Esencialmente, el mejor del mundo. El mejor, en fútbol, un deporte esencialmente colectivo. En el Barcelona al mejor del mundo lo rodean jugadores superlativos, en constante movimiento, capaces de soltar un zapatazo en cualquier momento y listo, gol. Contra un equipo como el Barcelona las defensas tienden a fragmentarse, a perseguir sombras, a desconcentrarse, porque los objetivos de marca y atención son muchos. En un ambiente así, insertado dentro de este laboratorio futbolístico, el mejor del mundo puede jugar a eso, a ser el mejor.
¿Pero qué sucede cuando el mejor del mundo está atrapado dentro de un esquema estático que tiende a anularlo? Nada. Eso, se diluye en la nada. La defensa rival puede concentrarse mucho en él, porque los otros objetivos resultan relativamente estáticos. Para que el mejor del mundo asuma esas credenciales debe estar rodeado de jugadores que sepan jugar sin balón, prestos para el desmarque y la recepción, corredores infatigables. Si esa condición no se satisface, el mejor del mundo tratará de extralimitarse en funciones, extraviándose tácticamente, diluyéndose para gloria de los contrarios y bochorno de los propios.

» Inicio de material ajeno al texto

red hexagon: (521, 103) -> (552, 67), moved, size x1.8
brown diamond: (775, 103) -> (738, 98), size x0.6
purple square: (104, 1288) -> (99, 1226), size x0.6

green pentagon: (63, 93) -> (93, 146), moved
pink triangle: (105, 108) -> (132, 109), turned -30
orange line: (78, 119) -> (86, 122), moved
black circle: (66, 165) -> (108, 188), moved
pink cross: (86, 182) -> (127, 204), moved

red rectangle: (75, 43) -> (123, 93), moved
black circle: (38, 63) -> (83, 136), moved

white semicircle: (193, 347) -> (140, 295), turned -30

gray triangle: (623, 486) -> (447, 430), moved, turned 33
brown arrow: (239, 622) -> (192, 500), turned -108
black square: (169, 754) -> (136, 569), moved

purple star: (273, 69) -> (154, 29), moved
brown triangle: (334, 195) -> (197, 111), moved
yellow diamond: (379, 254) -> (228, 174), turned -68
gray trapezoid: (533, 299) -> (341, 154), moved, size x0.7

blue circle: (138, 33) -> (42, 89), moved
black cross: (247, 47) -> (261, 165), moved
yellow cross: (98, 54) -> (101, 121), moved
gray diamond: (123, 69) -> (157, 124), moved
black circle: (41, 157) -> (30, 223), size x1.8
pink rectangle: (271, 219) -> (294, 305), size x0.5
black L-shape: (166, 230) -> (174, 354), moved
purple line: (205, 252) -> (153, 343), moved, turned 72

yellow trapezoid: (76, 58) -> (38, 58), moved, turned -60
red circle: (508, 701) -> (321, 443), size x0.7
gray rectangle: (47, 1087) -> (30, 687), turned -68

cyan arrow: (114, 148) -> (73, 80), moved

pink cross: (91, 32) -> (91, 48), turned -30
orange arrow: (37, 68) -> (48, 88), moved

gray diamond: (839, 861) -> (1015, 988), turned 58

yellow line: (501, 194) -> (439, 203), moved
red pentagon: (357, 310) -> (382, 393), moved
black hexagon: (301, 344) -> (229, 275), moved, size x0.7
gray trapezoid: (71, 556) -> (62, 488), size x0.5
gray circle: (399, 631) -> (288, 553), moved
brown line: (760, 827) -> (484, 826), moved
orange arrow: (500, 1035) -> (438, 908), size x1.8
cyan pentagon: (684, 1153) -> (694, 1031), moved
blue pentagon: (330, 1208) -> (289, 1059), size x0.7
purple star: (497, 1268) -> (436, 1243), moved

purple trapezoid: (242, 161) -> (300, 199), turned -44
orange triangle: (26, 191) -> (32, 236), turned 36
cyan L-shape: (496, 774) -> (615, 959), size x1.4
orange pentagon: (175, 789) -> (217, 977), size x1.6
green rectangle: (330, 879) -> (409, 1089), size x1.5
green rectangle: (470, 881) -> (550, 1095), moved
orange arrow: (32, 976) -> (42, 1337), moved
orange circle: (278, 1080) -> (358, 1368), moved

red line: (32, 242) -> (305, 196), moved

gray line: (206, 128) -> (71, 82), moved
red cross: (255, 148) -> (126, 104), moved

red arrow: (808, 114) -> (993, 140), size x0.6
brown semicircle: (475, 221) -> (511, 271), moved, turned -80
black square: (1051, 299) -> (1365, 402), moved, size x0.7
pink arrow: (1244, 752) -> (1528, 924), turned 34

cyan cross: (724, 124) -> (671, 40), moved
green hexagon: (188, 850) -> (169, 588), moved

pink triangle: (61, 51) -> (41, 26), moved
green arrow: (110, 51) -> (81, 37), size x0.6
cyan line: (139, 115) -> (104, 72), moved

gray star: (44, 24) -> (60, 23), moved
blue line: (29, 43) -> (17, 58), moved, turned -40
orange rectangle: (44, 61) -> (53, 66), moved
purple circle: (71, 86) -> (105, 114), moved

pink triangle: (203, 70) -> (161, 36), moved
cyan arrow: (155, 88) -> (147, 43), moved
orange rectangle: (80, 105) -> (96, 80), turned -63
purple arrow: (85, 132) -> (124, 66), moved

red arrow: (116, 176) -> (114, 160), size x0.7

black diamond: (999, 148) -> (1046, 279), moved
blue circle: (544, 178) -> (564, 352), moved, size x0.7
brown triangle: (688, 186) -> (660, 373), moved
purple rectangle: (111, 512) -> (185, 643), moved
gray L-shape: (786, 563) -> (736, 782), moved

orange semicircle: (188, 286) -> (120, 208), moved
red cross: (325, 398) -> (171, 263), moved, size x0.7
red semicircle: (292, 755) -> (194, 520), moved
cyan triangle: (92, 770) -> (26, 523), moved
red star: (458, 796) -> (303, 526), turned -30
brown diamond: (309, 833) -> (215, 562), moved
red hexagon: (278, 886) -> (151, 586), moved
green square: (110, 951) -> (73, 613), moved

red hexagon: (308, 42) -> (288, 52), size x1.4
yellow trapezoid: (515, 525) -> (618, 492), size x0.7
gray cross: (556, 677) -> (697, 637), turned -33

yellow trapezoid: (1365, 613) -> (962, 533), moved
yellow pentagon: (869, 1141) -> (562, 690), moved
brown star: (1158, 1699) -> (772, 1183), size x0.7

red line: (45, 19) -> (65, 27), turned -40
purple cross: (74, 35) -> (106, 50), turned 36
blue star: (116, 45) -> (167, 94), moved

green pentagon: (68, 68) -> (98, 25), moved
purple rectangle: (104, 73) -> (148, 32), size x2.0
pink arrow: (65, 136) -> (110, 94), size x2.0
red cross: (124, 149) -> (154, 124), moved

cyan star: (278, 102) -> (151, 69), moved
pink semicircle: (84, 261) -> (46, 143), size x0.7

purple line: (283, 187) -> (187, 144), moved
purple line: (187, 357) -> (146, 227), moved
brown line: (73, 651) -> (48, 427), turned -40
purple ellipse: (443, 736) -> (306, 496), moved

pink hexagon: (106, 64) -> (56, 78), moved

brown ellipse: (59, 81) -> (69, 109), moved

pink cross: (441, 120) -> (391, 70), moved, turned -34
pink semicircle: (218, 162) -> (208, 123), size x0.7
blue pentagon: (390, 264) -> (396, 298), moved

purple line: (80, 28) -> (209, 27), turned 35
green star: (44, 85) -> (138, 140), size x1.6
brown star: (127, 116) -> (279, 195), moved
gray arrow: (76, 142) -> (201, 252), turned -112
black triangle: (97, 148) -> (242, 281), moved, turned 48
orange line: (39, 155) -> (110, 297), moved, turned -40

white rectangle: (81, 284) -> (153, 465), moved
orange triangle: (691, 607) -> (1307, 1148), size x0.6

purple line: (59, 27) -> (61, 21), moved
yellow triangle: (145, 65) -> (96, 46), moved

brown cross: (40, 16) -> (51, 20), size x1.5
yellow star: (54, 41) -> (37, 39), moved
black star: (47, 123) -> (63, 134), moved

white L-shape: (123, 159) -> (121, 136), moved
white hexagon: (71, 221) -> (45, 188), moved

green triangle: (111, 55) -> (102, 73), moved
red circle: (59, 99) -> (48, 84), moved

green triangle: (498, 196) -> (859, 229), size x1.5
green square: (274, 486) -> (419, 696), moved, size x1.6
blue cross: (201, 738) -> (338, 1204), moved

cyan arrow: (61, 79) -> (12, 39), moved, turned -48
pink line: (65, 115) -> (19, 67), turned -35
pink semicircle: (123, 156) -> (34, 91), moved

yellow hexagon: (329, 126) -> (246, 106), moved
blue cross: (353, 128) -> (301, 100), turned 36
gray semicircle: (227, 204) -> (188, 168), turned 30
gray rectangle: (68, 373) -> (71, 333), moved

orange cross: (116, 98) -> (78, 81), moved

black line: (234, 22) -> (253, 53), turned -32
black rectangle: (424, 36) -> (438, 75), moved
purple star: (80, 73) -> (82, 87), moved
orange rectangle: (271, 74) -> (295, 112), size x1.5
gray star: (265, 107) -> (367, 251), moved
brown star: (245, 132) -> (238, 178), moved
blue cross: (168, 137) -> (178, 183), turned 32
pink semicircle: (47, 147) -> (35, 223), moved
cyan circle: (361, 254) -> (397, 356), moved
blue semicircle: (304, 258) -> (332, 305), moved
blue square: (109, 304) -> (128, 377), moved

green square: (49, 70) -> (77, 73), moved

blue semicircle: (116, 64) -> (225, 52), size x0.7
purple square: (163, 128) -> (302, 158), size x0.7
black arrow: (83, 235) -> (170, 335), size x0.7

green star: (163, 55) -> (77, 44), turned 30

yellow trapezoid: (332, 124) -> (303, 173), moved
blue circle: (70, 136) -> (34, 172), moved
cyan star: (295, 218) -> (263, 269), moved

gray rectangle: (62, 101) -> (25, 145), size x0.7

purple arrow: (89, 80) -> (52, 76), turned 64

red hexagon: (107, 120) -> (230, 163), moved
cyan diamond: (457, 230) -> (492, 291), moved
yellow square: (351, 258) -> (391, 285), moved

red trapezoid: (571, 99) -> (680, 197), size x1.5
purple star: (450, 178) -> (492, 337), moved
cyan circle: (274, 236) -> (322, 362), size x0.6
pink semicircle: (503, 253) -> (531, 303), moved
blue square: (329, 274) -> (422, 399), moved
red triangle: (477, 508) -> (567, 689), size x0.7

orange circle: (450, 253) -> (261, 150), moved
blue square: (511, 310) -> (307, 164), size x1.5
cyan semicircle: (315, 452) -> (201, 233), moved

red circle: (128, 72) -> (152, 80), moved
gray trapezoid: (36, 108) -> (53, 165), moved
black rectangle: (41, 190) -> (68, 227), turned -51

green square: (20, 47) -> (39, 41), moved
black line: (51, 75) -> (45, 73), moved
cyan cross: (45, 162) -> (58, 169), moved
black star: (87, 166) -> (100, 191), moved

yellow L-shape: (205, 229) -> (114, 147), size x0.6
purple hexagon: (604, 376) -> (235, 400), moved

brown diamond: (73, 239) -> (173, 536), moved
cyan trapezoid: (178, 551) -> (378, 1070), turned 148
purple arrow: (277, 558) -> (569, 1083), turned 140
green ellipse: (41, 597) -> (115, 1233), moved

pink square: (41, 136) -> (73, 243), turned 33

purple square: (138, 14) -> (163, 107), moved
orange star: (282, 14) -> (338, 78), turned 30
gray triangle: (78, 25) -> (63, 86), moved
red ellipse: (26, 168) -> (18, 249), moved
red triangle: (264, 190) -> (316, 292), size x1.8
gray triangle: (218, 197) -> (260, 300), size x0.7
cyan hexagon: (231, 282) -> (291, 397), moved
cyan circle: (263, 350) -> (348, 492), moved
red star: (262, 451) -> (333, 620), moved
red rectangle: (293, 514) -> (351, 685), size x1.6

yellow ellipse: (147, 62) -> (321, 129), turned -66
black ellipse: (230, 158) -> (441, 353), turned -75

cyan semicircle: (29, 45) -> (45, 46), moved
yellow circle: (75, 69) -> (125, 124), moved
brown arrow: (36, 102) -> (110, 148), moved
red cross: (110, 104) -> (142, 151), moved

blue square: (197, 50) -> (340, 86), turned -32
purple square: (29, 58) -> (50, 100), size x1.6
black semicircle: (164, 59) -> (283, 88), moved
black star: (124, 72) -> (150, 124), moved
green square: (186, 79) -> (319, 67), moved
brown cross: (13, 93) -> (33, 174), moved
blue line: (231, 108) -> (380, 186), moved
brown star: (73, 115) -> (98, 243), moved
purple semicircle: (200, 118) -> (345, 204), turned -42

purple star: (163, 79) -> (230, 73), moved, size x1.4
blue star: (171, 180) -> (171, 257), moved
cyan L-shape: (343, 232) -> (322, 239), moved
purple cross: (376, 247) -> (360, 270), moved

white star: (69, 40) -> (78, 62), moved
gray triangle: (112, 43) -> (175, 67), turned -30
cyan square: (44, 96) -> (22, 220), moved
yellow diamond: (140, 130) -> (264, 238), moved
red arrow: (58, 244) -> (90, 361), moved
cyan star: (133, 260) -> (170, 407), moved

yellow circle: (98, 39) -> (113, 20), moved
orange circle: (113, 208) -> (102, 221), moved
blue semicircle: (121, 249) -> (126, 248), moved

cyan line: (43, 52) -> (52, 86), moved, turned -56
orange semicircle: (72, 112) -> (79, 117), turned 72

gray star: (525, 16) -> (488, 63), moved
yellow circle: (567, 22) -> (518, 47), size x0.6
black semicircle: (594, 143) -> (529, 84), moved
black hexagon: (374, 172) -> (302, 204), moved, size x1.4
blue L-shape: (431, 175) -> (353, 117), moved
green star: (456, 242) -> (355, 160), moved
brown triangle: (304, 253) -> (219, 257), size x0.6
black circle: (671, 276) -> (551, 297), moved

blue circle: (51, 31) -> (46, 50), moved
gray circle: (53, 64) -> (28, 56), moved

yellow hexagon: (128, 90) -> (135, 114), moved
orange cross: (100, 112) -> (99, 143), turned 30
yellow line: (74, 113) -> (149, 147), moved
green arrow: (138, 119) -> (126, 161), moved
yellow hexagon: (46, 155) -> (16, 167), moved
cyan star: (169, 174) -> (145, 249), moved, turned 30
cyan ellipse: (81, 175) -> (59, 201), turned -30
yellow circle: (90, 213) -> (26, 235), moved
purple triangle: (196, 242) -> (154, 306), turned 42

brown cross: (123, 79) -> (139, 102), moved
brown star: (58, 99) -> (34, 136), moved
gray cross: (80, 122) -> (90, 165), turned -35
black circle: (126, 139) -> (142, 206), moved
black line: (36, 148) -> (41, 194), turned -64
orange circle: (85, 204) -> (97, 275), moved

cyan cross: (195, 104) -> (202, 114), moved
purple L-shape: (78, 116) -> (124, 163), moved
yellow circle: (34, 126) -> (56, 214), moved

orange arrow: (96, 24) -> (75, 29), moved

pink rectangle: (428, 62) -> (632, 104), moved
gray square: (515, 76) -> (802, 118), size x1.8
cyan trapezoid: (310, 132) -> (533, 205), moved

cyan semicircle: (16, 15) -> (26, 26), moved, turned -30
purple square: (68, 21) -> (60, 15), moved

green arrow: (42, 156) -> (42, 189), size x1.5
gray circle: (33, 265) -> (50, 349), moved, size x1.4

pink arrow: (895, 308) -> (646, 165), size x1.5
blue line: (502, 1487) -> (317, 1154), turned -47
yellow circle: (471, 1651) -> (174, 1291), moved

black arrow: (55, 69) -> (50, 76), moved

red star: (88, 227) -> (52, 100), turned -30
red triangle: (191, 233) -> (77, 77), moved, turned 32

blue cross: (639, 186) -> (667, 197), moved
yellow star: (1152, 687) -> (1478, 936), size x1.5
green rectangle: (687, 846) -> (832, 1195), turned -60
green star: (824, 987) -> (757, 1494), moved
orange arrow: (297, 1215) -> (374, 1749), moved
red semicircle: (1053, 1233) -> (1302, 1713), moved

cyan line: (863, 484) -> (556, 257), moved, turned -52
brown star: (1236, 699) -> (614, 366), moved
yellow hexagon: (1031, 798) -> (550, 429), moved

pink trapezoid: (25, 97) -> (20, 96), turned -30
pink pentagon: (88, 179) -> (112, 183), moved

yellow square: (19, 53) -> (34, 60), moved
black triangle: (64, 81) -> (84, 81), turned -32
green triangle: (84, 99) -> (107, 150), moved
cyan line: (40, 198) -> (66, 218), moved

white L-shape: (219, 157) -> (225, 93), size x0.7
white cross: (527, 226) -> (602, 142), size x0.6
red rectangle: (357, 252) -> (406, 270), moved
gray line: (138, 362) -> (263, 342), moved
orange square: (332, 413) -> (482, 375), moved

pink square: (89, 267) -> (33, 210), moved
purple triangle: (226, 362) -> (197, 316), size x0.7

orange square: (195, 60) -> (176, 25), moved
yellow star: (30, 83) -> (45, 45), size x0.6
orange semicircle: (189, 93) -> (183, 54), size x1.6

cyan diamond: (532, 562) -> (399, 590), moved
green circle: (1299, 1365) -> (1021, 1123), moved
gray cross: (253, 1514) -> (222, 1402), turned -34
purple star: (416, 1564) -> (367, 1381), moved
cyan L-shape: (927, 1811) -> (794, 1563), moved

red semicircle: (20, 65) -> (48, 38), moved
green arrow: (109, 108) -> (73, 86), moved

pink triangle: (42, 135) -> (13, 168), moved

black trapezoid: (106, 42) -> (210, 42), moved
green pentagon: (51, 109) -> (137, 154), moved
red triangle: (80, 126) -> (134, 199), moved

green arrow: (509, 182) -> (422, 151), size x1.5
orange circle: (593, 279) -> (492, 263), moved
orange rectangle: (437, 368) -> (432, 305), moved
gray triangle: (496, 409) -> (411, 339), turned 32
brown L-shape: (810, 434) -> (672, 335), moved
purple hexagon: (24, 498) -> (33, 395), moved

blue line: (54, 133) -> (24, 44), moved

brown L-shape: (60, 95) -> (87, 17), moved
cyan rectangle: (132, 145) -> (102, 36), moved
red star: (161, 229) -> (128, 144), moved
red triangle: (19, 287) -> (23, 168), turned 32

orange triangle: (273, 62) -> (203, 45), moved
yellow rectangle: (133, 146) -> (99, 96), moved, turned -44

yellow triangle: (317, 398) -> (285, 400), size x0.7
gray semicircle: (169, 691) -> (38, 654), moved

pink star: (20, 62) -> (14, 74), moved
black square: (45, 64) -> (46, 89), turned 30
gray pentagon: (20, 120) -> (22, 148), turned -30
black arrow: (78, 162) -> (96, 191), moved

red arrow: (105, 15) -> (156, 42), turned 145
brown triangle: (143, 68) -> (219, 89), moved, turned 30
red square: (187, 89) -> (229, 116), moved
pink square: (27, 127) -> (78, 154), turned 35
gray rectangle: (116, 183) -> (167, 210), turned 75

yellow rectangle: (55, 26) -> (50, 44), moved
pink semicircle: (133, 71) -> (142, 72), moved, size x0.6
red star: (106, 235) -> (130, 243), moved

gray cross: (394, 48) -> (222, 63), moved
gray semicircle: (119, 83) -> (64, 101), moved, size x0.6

Además, en el fútbol el aspecto psicológico adquiere fundamental importancia. Un jugador, el mejor o el peor, al sentir que sus esfuerzos resultan infructuosos, propenderá al desánimo o a la desconfianza en sí mismo, el peor de los tormentos.
Particularmente, confío en la increíble amistad entre el mejor del mundo y el balón. Ojalá que lo ayuden a jugar: el fútbol real, esencialmente, nace de lo colectivo, de la armonía entre los talentos.